* _DATA PROVIDED_
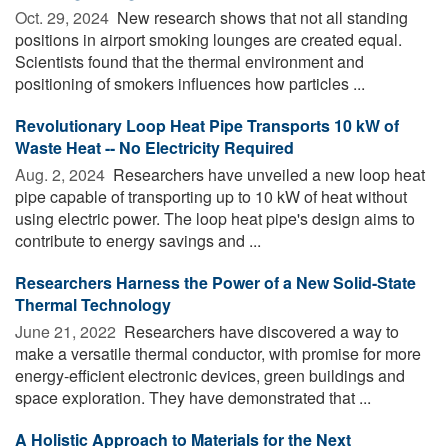
Oct. 29, 2024 
New research shows that not all standing
positions in airport smoking lounges are created equal.
Scientists found that the thermal environment and
positioning of smokers influences how particles ...
Revolutionary Loop Heat Pipe Transports 10 kW of
Waste Heat -- No Electricity Required
Aug. 2, 2024 
Researchers have unveiled a new loop heat
pipe capable of transporting up to 10 kW of heat without
using electric power. The loop heat pipe's design aims to
contribute to energy savings and ...
Researchers Harness the Power of a New Solid-State
Thermal Technology
June 21, 2022 
Researchers have discovered a way to
make a versatile thermal conductor, with promise for more
energy-efficient electronic devices, green buildings and
space exploration. They have demonstrated that ...
A Holistic Approach to Materials for the Next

* _TASK TO CARRY OUT_
Write out an exact transcription of the line with "Researchers Harness the" and of each line after it; stop at the end of the records.

* _WRITTEN SOLUTION_
Researchers Harness the Power of a New Solid-State
Thermal Technology
June 21, 2022 
Researchers have discovered a way to
make a versatile thermal conductor, with promise for more
energy-efficient electronic devices, green buildings and
space exploration. They have demonstrated that ...
A Holistic Approach to Materials for the Next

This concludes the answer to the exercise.